+++ DATA RECORDS

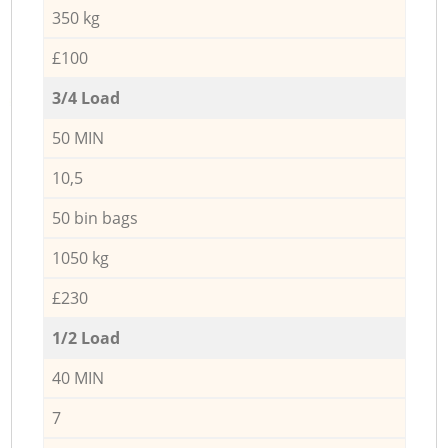
350 kg
£100
3/4 Load
50 MIN
10,5
50 bin bags
1050 kg
£230
1/2 Load
40 MIN
7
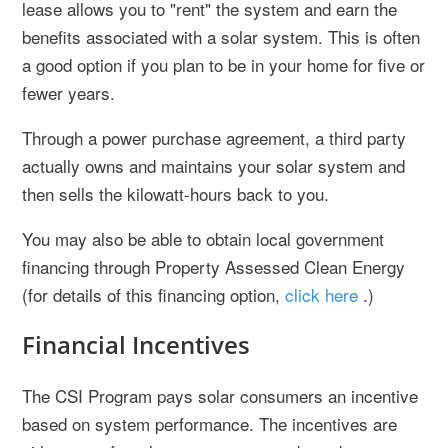
lease allows you to "rent" the system and earn the
benefits associated with a solar system. This is often
a good option if you plan to be in your home for five or
fewer years.
Through a power purchase agreement, a third party
actually owns and maintains your solar system and
then sells the kilowatt-hours back to you.
You may also be able to obtain local government
financing through Property Assessed Clean Energy
(for details of this financing option,
click here
.)
Financial Incentives
The CSI Program pays solar consumers an incentive
based on system performance. The incentives are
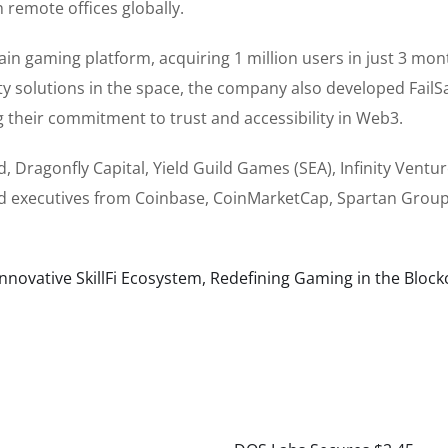
 remote offices globally.
ain gaming platform, acquiring 1 million users in just 3 mon
y solutions in the space, the company also developed FailSa
g their commitment to trust and accessibility in Web3.
, Dragonfly Capital, Yield Guild Games (SEA), Infinity Ventu
and executives from Coinbase, CoinMarketCap, Spartan Group
novative SkillFi Ecosystem, Redefining Gaming in the Block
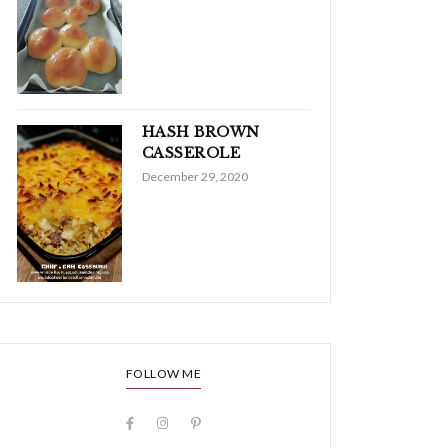
HASH BROWN
CASSEROLE
December 29, 2020
FOLLOW ME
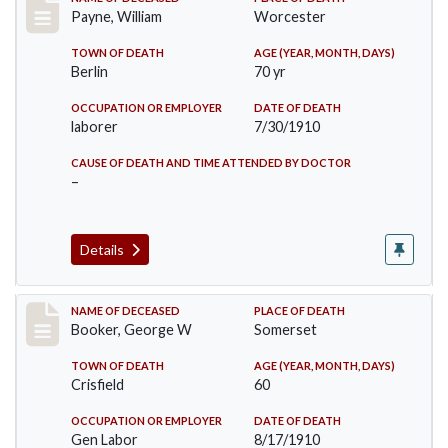
Record #64
Payne, William
Worcester
TOWN OF DEATH
AGE (YEAR, MONTH, DAYS)
Berlin
70 yr
OCCUPATION OR EMPLOYER
DATE OF DEATH
laborer
7/30/1910
CAUSE OF DEATH AND TIME ATTENDED BY DOCTOR
–
Details
Record #71
NAME OF DECEASED
PLACE OF DEATH
Booker, George W
Somerset
TOWN OF DEATH
AGE (YEAR, MONTH, DAYS)
Crisfield
60
OCCUPATION OR EMPLOYER
DATE OF DEATH
Gen Labor
8/17/1910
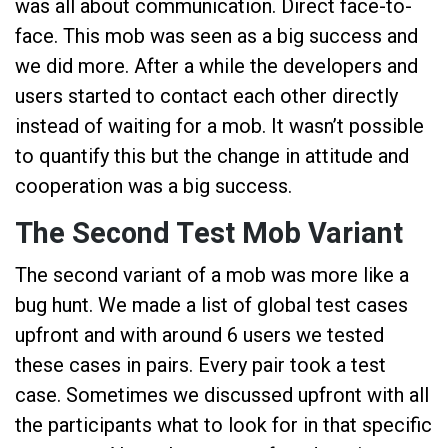
was all about communication. Direct face-to-
face. This mob was seen as a big success and
we did more. After a while the developers and
users started to contact each other directly
instead of waiting for a mob. It wasn’t possible
to quantify this but the change in attitude and
cooperation was a big success.
The Second Test Mob Variant
The second variant of a mob was more like a
bug hunt. We made a list of global test cases
upfront and with around 6 users we tested
these cases in pairs. Every pair took a test
case. Sometimes we discussed upfront with all
the participants what to look for in that specific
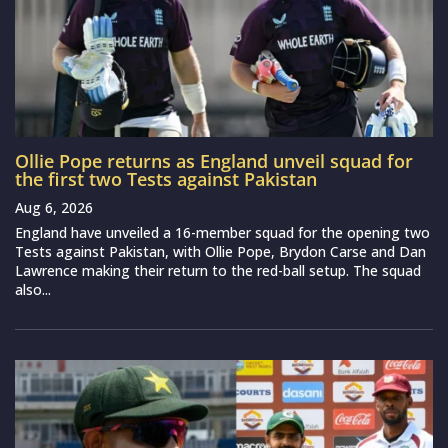
Ollie Pope returns as England unveil squad for
the first two Tests against Pakistan
Aug 6, 2026
England have unveiled a 16-member squad for the opening two
Tests against Pakistan, with Ollie Pope, Brydon Carse and Dan
Lawrence making their return to the red-ball setup. The squad
also...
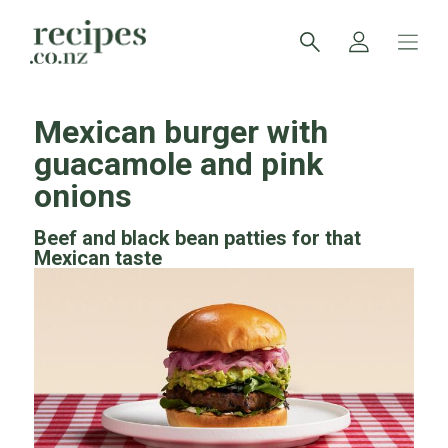
Mexican burger with
guacamole and pink
onions
Beef and black bean patties for that
Mexican taste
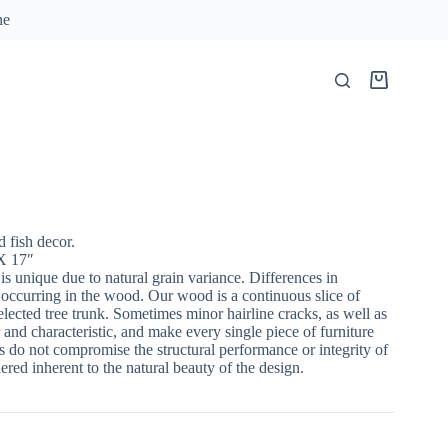
ne
Shopping
cart
fish decor.
X 17″
 is unique due to natural grain variance. Differences in
 occurring in the wood. Our wood is a continuous slice of
lected tree trunk. Sometimes minor hairline cracks, as well as
 and characteristic, and make every single piece of furniture
 do not compromise the structural performance or integrity of
red inherent to the natural beauty of the design.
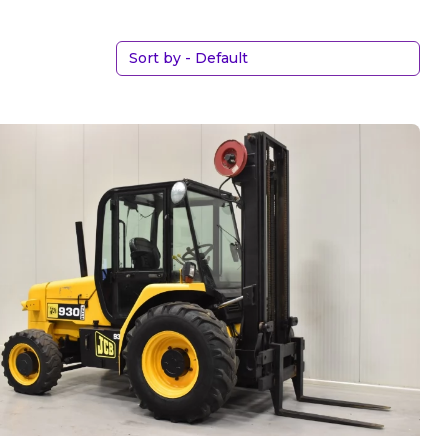
Sort by - Default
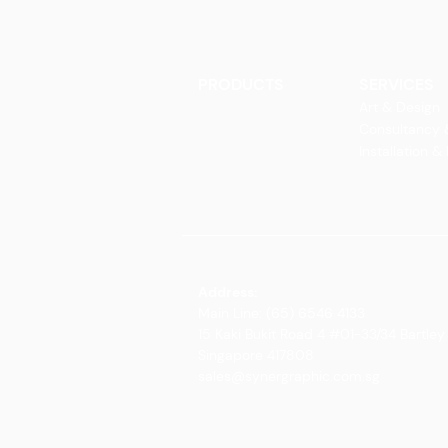
PRODUCTS
SERVICES
Finishes
Art & Design
Glass Elements
Consultancy 
Glass Interiors
Installation &
Decorative Art
Address:
Main Line: (65) 6546 4133
15 Kaki Bukit Road 4 #01-33/34 Bartley 
Singapore 417808
sales@synergraphic.com.sg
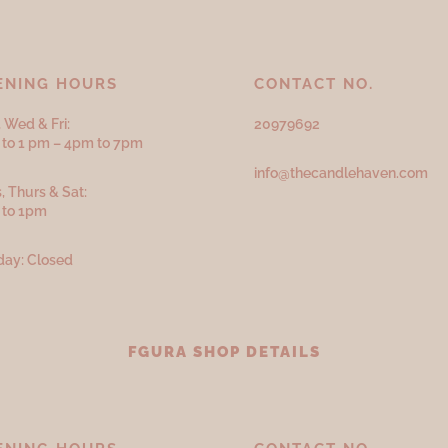
ENING HOURS
CONTACT NO.
 Wed & Fri:
20979692
to 1 pm – 4pm to 7pm
info@thecandlehaven.com
, Thurs & Sat:
 to 1pm
ay: Closed
FGURA SHOP DETAILS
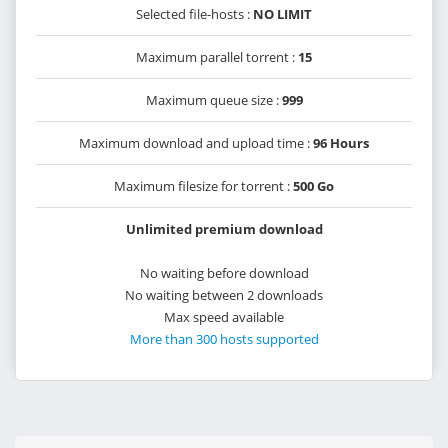
Selected file-hosts :
NO LIMIT
Maximum parallel torrent :
15
Maximum queue size :
999
Maximum download and upload time :
96 Hours
Maximum filesize for torrent :
500 Go
Unlimited premium download
No waiting before download
No waiting between 2 downloads
Max speed available
More than 300 hosts supported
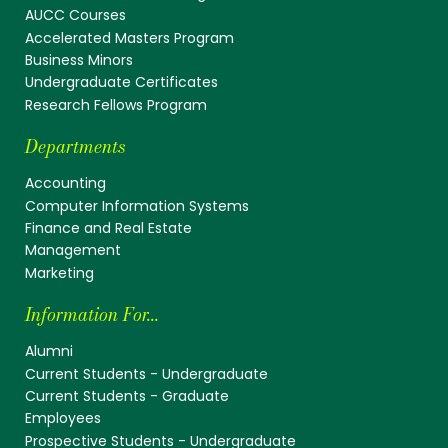
AUCC Courses
Accelerated Masters Program
Business Minors
Undergraduate Certificates
Research Fellows Program
Departments
Accounting
Computer Information Systems
Finance and Real Estate
Management
Marketing
Information For...
Alumni
Current Students - Undergraduate
Current Students - Graduate
Employees
Prospective Students - Undergraduate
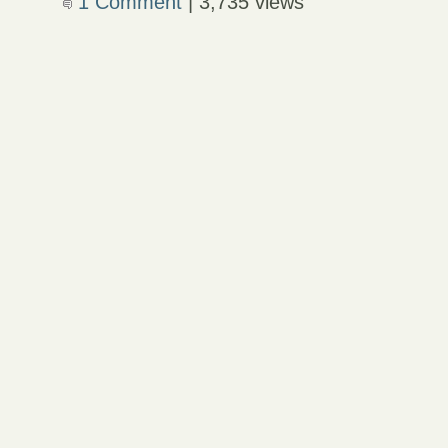
1 Comment
| 3,735 views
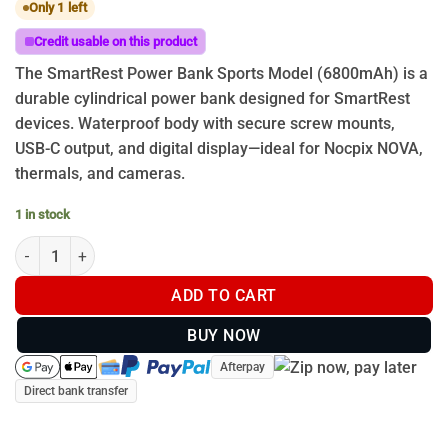
Only 1 left
Credit usable on this product
The SmartRest Power Bank Sports Model (6800mAh) is a
durable cylindrical power bank designed for SmartRest
devices. Waterproof body with secure screw mounts,
USB-C output, and digital display—ideal for Nocpix NOVA,
thermals, and cameras.
1 in stock
Power Bank Sport with Ring Rail quantity
ADD TO CART
BUY NOW
Afterpay
Direct bank transfer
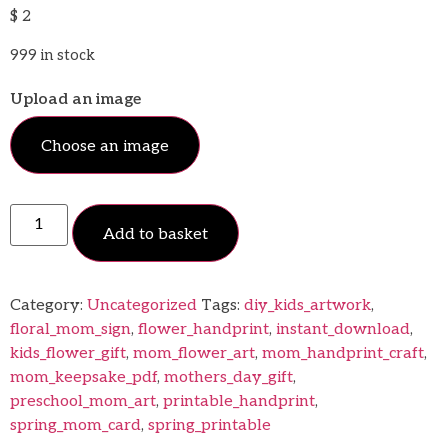
$
2
999 in stock
Upload an image
Choose an image
Add to basket
Category:
Uncategorized
Tags:
diy_kids_artwork
,
floral_mom_sign
,
flower_handprint
,
instant_download
,
kids_flower_gift
,
mom_flower_art
,
mom_handprint_craft
,
mom_keepsake_pdf
,
mothers_day_gift
,
preschool_mom_art
,
printable_handprint
,
spring_mom_card
,
spring_printable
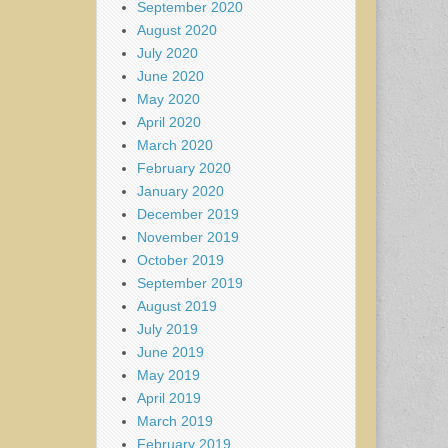
September 2020
August 2020
July 2020
June 2020
May 2020
April 2020
March 2020
February 2020
January 2020
December 2019
November 2019
October 2019
September 2019
August 2019
July 2019
June 2019
May 2019
April 2019
March 2019
February 2019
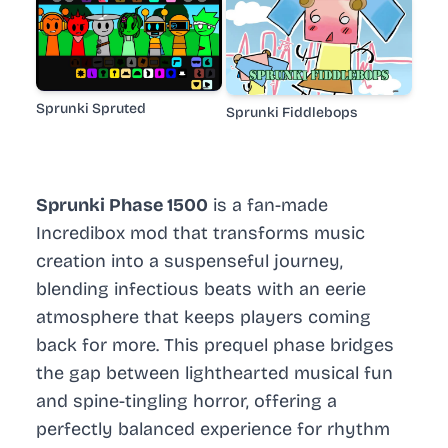
Sprunki Spruted
Sprunki Fiddlebops
Sprunki Phase 1500
is a fan-made
Incredibox mod that transforms music
creation into a suspenseful journey,
blending infectious beats with an eerie
atmosphere that keeps players coming
back for more. This prequel phase bridges
the gap between lighthearted musical fun
and spine-tingling horror, offering a
perfectly balanced experience for rhythm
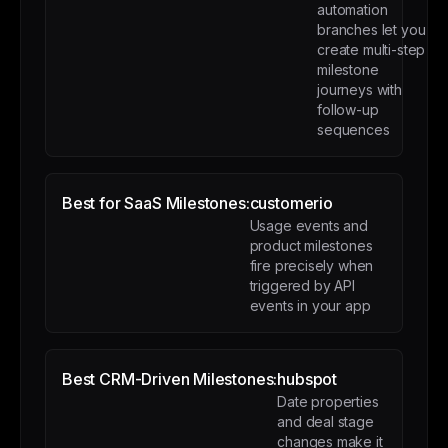
automation
branches let you
create multi-step
milestone
journeys with
follow-up
sequences
Best for SaaS Milestones:
customerio
Usage events and
product milestones
fire precisely when
triggered by API
events in your app
Best CRM-Driven Milestones:
hubspot
Date properties
and deal stage
changes make it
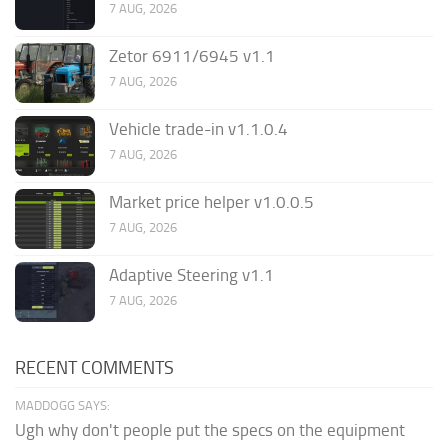
7 AUG, 2026
Zetor 6911/6945 v1.1
7 AUG, 2026
Vehicle trade-in v1.1.0.4
7 AUG, 2026
Market price helper v1.0.0.5
7 AUG, 2026
Adaptive Steering v1.1
7 AUG, 2026
RECENT COMMENTS
MADDOGG SAYS:
Ugh why don't people put the specs on the equipment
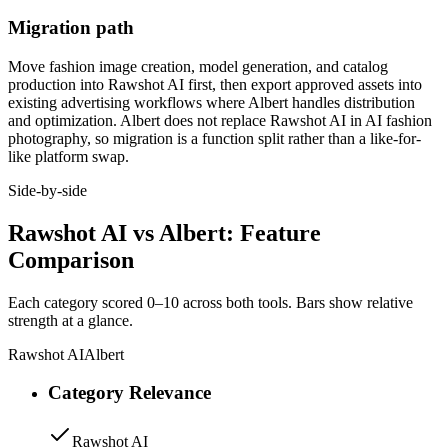
Migration path
Move fashion image creation, model generation, and catalog
production into Rawshot AI first, then export approved assets into
existing advertising workflows where Albert handles distribution
and optimization. Albert does not replace Rawshot AI in AI fashion
photography, so migration is a function split rather than a like-for-
like platform swap.
Side-by-side
Rawshot AI vs Albert: Feature
Comparison
Each category scored 0–10 across both tools. Bars show relative
strength at a glance.
Rawshot AI
Albert
Category Relevance
Rawshot AI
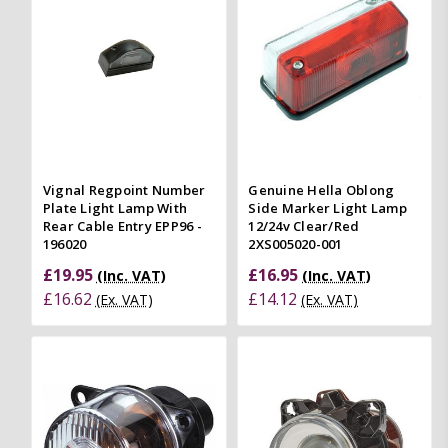
Vignal Regpoint Number
Genuine Hella Oblong
Plate Light Lamp With
Side Marker Light Lamp
Rear Cable Entry EPP96 -
12/24v Clear/Red
196020
2XS005020-001
£19.95
£16.95
(Inc. VAT)
(Inc. VAT)
£16.62
£14.12
(Ex. VAT)
(Ex. VAT)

++++++

> **EXERCISE DIRECTIONS**:
The copy should match each line above exactly and contain no images.

> **EXERCISE SOLUTION**:
350 kg
£100
3/4 Load
50 MIN
10,5
50 bin bags
1050 kg
£230
1/2 Load
40 MIN
7
lease allows you to "rent" the system and earn the
benefits associated with a solar system. This is often
a good option if you plan to be in your home for five or
fewer years.
Through a power purchase agreement, a third party
actually owns and maintains your solar system and
then sells the kilowatt-hours back to you.
You may also be able to obtain local government
financing through Property Assessed Clean Energy
(for details of this financing option,
click here
.)
Financial Incentives
The CSI Program pays solar consumers an incentive
based on system performance. The incentives are
 remote offices globally.
ain gaming platform, acquiring 1 million users in just 3 mon
y solutions in the space, the company also developed FailSa
g their commitment to trust and accessibility in Web3.
, Dragonfly Capital, Yield Guild Games (SEA), Infinity Ventu
and executives from Coinbase, CoinMarketCap, Spartan Group
novative SkillFi Ecosystem, Redefining Gaming in the Block
HASH BROWN
CASSEROLE
December 29, 2020
FOLLOW ME
Record #64
Payne, William
Worcester
TOWN OF DEATH
AGE (YEAR, MONTH, DAYS)
Berlin
70 yr
OCCUPATION OR EMPLOYER
DATE OF DEATH
laborer
7/30/1910
CAUSE OF DEATH AND TIME ATTENDED BY DOCTOR
–
Details
Record #71
NAME OF DECEASED
PLACE OF DEATH
Booker, George W
Somerset
TOWN OF DEATH
AGE (YEAR, MONTH, DAYS)
Crisfield
60
OCCUPATION OR EMPLOYER
DATE OF DEATH
Gen Labor
8/17/1910
was all about communication. Direct face-to-
face. This mob was seen as a big success and
we did more. After a while the developers and
users started to contact each other directly
instead of waiting for a mob. It wasn’t possible
to quantify this but the change in attitude and
cooperation was a big success.
The Second Test Mob Variant
The second variant of a mob was more like a
bug hunt. We made a list of global test cases
upfront and with around 6 users we tested
these cases in pairs. Every pair took a test
case. Sometimes we discussed upfront with all
the participants what to look for in that specific
Ollie Pope returns as England unveil squad for
the first two Tests against Pakistan
Aug 6, 2026
England have unveiled a 16-member squad for the opening two
Tests against Pakistan, with Ollie Pope, Brydon Carse and Dan
Lawrence making their return to the red-ball setup. The squad
also...
Mexican burger with
guacamole and pink
onions
Beef and black bean patties for that
Mexican taste
ne
Shopping
cart
fish decor.
X 17″
 is unique due to natural grain variance. Differences in
 occurring in the wood. Our wood is a continuous slice of
lected tree trunk. Sometimes minor hairline cracks, as well as
 and characteristic, and make every single piece of furniture
 do not compromise the structural performance or integrity of
red inherent to the natural beauty of the design.
Sort by - Default
PRODUCTS
SERVICES
Finishes
Art & Design
Glass Elements
Consultancy 
Glass Interiors
Installation &
Decorative Art
Address:
Main Line: (65) 6546 4133
15 Kaki Bukit Road 4 #01-33/34 Bartley 
Singapore 417808
sales@synergraphic.com.sg
ENING HOURS
CONTACT NO.
 Wed & Fri:
20979692
to 1 pm – 4pm to 7pm
info@thecandlehaven.com
, Thurs & Sat:
 to 1pm
ay: Closed
FGURA SHOP DETAILS
Selected file-hosts :
NO LIMIT
Maximum parallel torrent :
15
Maximum queue size :
999
Maximum download and upload time :
96 Hours
Maximum filesize for torrent :
500 Go
Unlimited premium download
No waiting before download
No waiting between 2 downloads
Max speed available
More than 300 hosts supported
AUCC Courses
Accelerated Masters Program
Business Minors
Undergraduate Certificates
Research Fellows Program
Departments
Accounting
Computer Information Systems
Finance and Real Estate
Management
Marketing
Information For...
Alumni
Current Students - Undergraduate
Current Students - Graduate
Employees
Prospective Students - Undergraduate
1 Comment
| 3,735 views
Only 1 left
Credit usable on this product
The SmartRest Power Bank Sports Model (6800mAh) is a
durable cylindrical power bank designed for SmartRest
devices. Waterproof body with secure screw mounts,
USB-C output, and digital display—ideal for Nocpix NOVA,
thermals, and cameras.
1 in stock
Power Bank Sport with Ring Rail quantity
ADD TO CART
BUY NOW
Afterpay
Direct bank transfer
$
2
999 in stock
Upload an image
Choose an image
Add to basket
Category:
Uncategorized
Tags:
diy_kids_artwork
,
floral_mom_sign
,
flower_handprint
,
instant_download
,
kids_flower_gift
,
mom_flower_art
,
mom_handprint_craft
,
mom_keepsake_pdf
,
mothers_day_gift
,
preschool_mom_art
,
printable_handprint
,
spring_mom_card
,
spring_printable
September 2020
August 2020
July 2020
June 2020
May 2020
April 2020
March 2020
February 2020
January 2020
December 2019
November 2019
October 2019
September 2019
August 2019
July 2019
June 2019
May 2019
April 2019
March 2019
February 2019
Sprunki Spruted
Sprunki Fiddlebops
Sprunki Phase 1500
is a fan-made
Incredibox mod that transforms music
creation into a suspenseful journey,
blending infectious beats with an eerie
atmosphere that keeps players coming
back for more. This prequel phase bridges
the gap between lighthearted musical fun
and spine-tingling horror, offering a
perfectly balanced experience for rhythm
automation
branches let you
create multi-step
milestone
journeys with
follow-up
sequences
Best for SaaS Milestones:
customerio
Usage events and
product milestones
fire precisely when
triggered by API
events in your app
Best CRM-Driven Milestones:
hubspot
Date properties
and deal stage
changes make it
7 AUG, 2026
Zetor 6911/6945 v1.1
7 AUG, 2026
Vehicle trade-in v1.1.0.4
7 AUG, 2026
Market price helper v1.0.0.5
7 AUG, 2026
Adaptive Steering v1.1
7 AUG, 2026
RECENT COMMENTS
MADDOGG SAYS:
Ugh why don't people put the specs on the equipment
Migration path
Move fashion image creation, model generation, and catalog
production into Rawshot AI first, then export approved assets into
existing advertising workflows where Albert handles distribution
and optimization. Albert does not replace Rawshot AI in AI fashion
photography, so migration is a function split rather than a like-for-
like platform swap.
Side-by-side
Rawshot AI vs Albert: Feature
Comparison
Each category scored 0–10 across both tools. Bars show relative
strength at a glance.
Rawshot AI
Albert
Category Relevance
Rawshot AI
Vignal Regpoint Number
Genuine Hella Oblong
Plate Light Lamp With
Side Marker Light Lamp
Rear Cable Entry EPP96 -
12/24v Clear/Red
196020
2XS005020-001
£19.95
£16.95
(Inc. VAT)
(Inc. VAT)
£16.62
£14.12
(Ex. VAT)
(Ex. VAT)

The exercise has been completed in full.